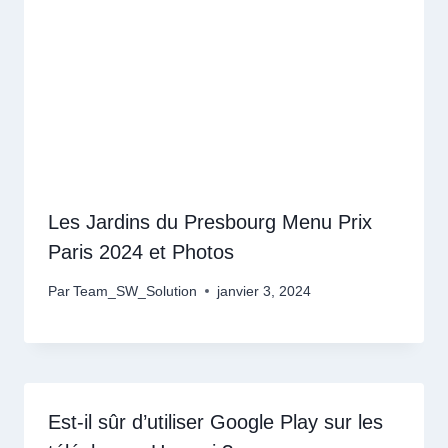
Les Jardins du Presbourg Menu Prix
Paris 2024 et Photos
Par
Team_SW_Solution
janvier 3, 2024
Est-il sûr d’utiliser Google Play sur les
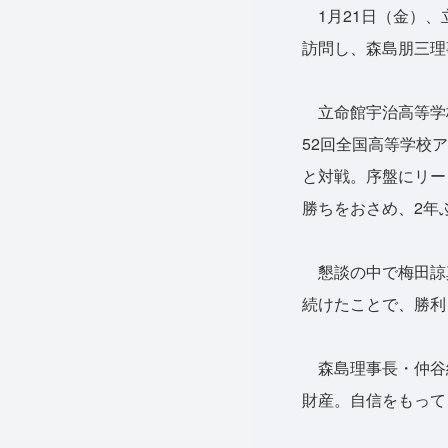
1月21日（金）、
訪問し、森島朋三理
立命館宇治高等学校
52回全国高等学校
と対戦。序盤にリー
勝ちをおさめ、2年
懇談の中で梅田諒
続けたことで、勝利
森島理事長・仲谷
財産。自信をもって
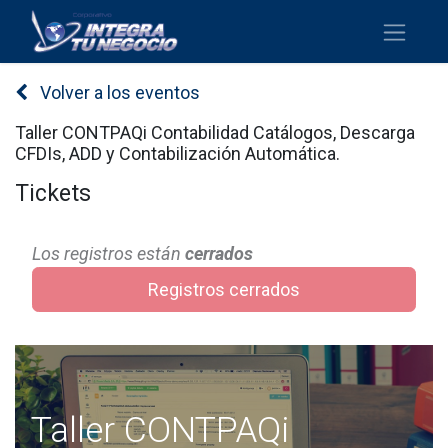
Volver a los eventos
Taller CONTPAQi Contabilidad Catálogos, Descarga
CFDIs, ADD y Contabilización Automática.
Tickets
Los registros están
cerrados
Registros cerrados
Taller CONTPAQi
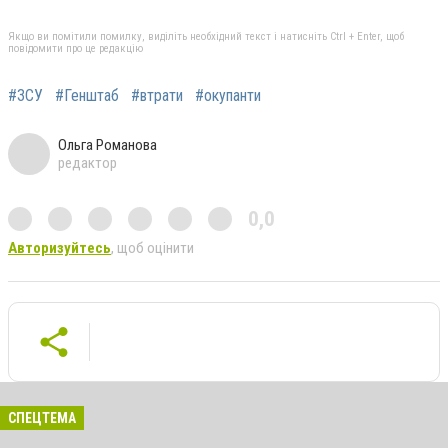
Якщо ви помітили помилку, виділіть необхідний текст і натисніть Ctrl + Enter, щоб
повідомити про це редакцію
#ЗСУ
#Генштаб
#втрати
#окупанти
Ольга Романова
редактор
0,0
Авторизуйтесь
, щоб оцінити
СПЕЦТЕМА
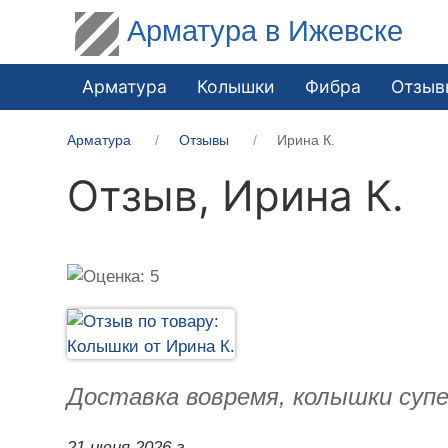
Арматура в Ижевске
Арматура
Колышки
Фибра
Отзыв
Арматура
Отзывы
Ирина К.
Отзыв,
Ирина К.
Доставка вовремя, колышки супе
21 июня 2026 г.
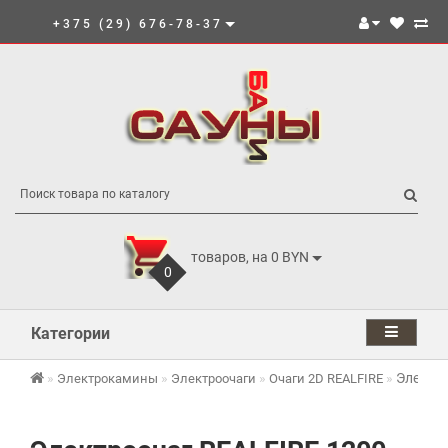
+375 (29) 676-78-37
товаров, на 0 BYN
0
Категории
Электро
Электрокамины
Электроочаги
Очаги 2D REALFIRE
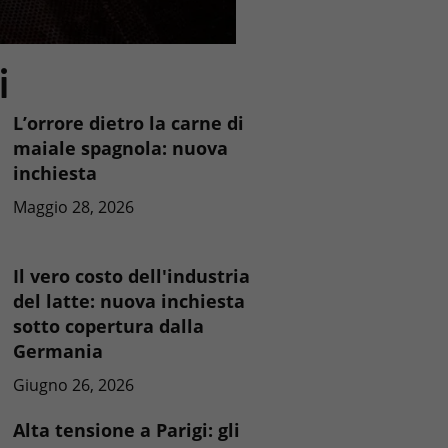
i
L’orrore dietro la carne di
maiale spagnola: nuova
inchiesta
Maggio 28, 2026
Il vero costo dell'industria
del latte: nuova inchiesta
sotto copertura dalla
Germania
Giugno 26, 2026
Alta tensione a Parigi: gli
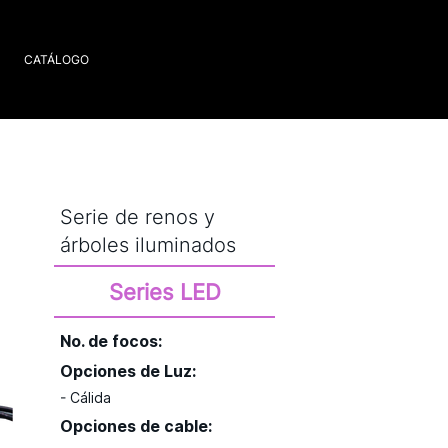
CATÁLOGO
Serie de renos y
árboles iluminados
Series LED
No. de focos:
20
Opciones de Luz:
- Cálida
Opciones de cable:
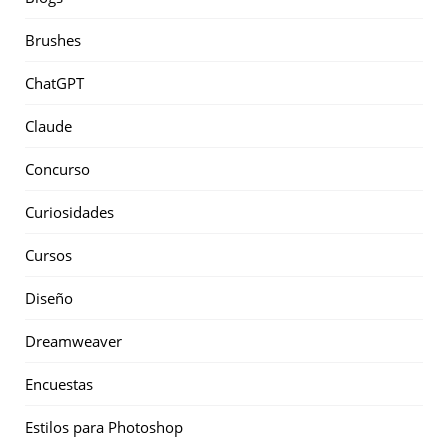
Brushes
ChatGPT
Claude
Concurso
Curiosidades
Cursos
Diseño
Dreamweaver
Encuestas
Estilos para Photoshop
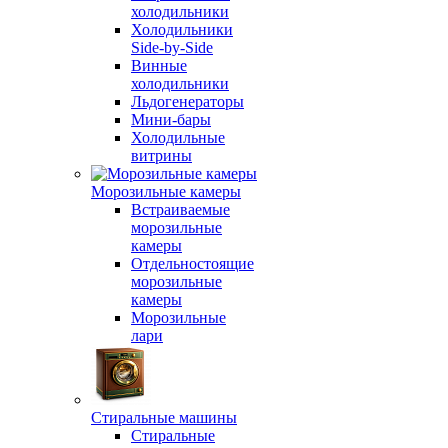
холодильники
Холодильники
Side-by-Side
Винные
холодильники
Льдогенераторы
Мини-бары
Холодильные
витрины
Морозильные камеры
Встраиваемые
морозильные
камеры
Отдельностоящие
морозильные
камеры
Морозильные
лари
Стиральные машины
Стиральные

+++

GOAL OF THE EXERCISE:
Whenever a picture appears, leave it out, and return every record exactly.

OUTPUT:
Les Jardins du Presbourg Menu Prix
Paris 2024 et Photos
Par
Team_SW_Solution
janvier 3, 2024
Est-il sûr d’utiliser Google Play sur les
1月21日（金）、
訪問し、森島朋三理
立命館宇治高等学校
52回全国高等学校
と対戦。序盤にリー
勝ちをおさめ、2年
懇談の中で梅田諒
続けたことで、勝利
森島理事長・仲谷
財産。自信をもって
Volver a los eventos
Taller CONTPAQi Contabilidad Catálogos, Descarga
CFDIs, ADD y Contabilización Automática.
Tickets
Los registros están
cerrados
Registros cerrados
Taller CONTPAQi
Якщо ви помітили помилку, виділіть необхідний текст і натисніть Ctrl + Enter, щоб
повідомити про це редакцію
#ЗСУ
#Генштаб
#втрати
#окупанти
Ольга Романова
редактор
0,0
Авторизуйтесь
, щоб оцінити
СПЕЦТЕМА
Арматура в Ижевске
Арматура
Колышки
Фибра
Отзыв
Арматура
Отзывы
Ирина К.
Отзыв,
Ирина К.
Доставка вовремя, колышки супе
21 июня 2026 г.
+375 (29) 676-78-37
товаров, на 0 BYN
0
Категории
Электро
Электрокамины
Электроочаги
Очаги 2D REALFIRE
i
L’orrore dietro la carne di
maiale spagnola: nuova
inchiesta
Maggio 28, 2026
Il vero costo dell'industria
del latte: nuova inchiesta
sotto copertura dalla
Germania
Giugno 26, 2026
Alta tensione a Parigi: gli
CATÁLOGO
Serie de renos y
árboles iluminados
Series LED
No. de focos:
20
Opciones de Luz:
- Cálida
Opciones de cable:
Brushes
ChatGPT
Claude
Concurso
Curiosidades
Cursos
Diseño
Dreamweaver
Encuestas
Estilos para Photoshop
холодильники
Холодильники
Side-by-Side
Винные
холодильники
Льдогенераторы
Мини-бары
Холодильные
витрины
Морозильные камеры
Встраиваемые
морозильные
камеры
Отдельностоящие
морозильные
камеры
Морозильные
лари
Стиральные машины
Стиральные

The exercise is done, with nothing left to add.